Localization of SYP-1 and HIM-3 after pachytene exit in untreated and γ-irradiated spo-11 mutants. (A) Portions of germ lines extend from late pachynema (left) through mid/late diplonema (right). Closed arrowheads indicate diplotene nuclei in which SYP-1 is retained along the lengths of coiled axes; open arrowheads indicate nuclei in which SYP-1 has been lost from the majority of the chromosomes but is retained on some chromosomes; arrows indicate nuclei in which each desynapsing bivalent retains a single robust stretch of SYP-1, reflecting restoration of orderly asymmetric departure of SYP-1 by γ-irradiation. (B, top) Mid-diakinesis oocyte from an untreated spo-11 worm showing lack of chiasmata and SYP-1 distributed along the lengths of the axes. (bottom) Late diplotene oocyte from a γ-irradiated spo-11 worm showing SYP-1 concentrated on a region of each bivalent in the vicinity of and/or distal to the emerging chiasma. (C) Late diakinesis oocyte from a γ-irradiated spo-11 worm showing restoration of chiasmata.
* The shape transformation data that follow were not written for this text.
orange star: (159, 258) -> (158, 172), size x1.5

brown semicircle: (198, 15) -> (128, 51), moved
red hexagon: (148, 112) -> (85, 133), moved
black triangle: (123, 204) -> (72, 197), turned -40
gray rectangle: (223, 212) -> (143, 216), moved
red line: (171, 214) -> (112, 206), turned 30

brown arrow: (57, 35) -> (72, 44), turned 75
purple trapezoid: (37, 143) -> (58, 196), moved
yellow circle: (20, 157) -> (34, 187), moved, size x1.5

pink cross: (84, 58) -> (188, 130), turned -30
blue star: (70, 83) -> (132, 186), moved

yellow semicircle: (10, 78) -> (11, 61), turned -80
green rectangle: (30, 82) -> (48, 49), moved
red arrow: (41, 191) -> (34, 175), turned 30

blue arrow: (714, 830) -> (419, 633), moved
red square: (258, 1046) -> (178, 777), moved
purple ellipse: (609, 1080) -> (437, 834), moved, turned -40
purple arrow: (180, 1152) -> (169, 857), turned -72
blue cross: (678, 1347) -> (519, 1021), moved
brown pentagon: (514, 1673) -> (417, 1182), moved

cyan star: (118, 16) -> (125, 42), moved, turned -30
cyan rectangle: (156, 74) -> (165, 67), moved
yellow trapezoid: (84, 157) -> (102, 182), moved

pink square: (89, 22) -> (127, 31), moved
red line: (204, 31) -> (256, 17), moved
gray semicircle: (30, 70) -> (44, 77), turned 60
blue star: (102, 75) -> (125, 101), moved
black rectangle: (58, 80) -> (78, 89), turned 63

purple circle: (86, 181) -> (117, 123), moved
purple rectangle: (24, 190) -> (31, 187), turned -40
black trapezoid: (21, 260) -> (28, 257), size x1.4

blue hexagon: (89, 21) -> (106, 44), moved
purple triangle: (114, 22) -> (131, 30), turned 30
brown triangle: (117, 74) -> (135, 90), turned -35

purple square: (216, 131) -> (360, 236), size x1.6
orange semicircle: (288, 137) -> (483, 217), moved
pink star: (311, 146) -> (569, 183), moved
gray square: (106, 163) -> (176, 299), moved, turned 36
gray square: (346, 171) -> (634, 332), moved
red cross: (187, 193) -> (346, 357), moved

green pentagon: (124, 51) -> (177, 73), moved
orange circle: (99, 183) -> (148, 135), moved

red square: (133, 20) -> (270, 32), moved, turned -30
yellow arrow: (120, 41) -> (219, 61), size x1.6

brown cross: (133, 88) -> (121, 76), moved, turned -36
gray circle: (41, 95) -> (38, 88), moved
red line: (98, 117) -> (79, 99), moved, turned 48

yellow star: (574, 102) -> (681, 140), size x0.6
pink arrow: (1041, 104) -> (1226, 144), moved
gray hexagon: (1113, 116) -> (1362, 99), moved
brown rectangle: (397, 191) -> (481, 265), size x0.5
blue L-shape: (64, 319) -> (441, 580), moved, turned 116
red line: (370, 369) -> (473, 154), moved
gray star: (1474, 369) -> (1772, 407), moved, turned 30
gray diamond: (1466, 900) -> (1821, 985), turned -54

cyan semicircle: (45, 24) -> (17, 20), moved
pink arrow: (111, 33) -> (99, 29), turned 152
Bars, 5 μm.

Figure 5.

Dynamic localization of SYP-1 and AIR-2. (A) Immunolocalization of SYP-1 and AIR-2 in wild-type and spo-11 nuclei at the indicated stages. For diakinesis nuclei, −3, −2, and −1 indicate position relative to the spermatheca, with the oocyte in the −1 position (closest to the spermatheca) being the most mature. In A and B, detection thresholds for α-AIR-2 signals were lower for the pachytene and diplotene panels than for the diakinesis panels to permit imaging of both the lower levels of chromosome-associated AIR-2 at the earlier stages and the subchromosomal localization of the higher levels of AIR-2 in late diakinesis. DAPI-stained chromatin is shown in blue in the merged images. (B) SYP-1 and AIR-2 localization after γ-irradiation. Bars, 5 μm.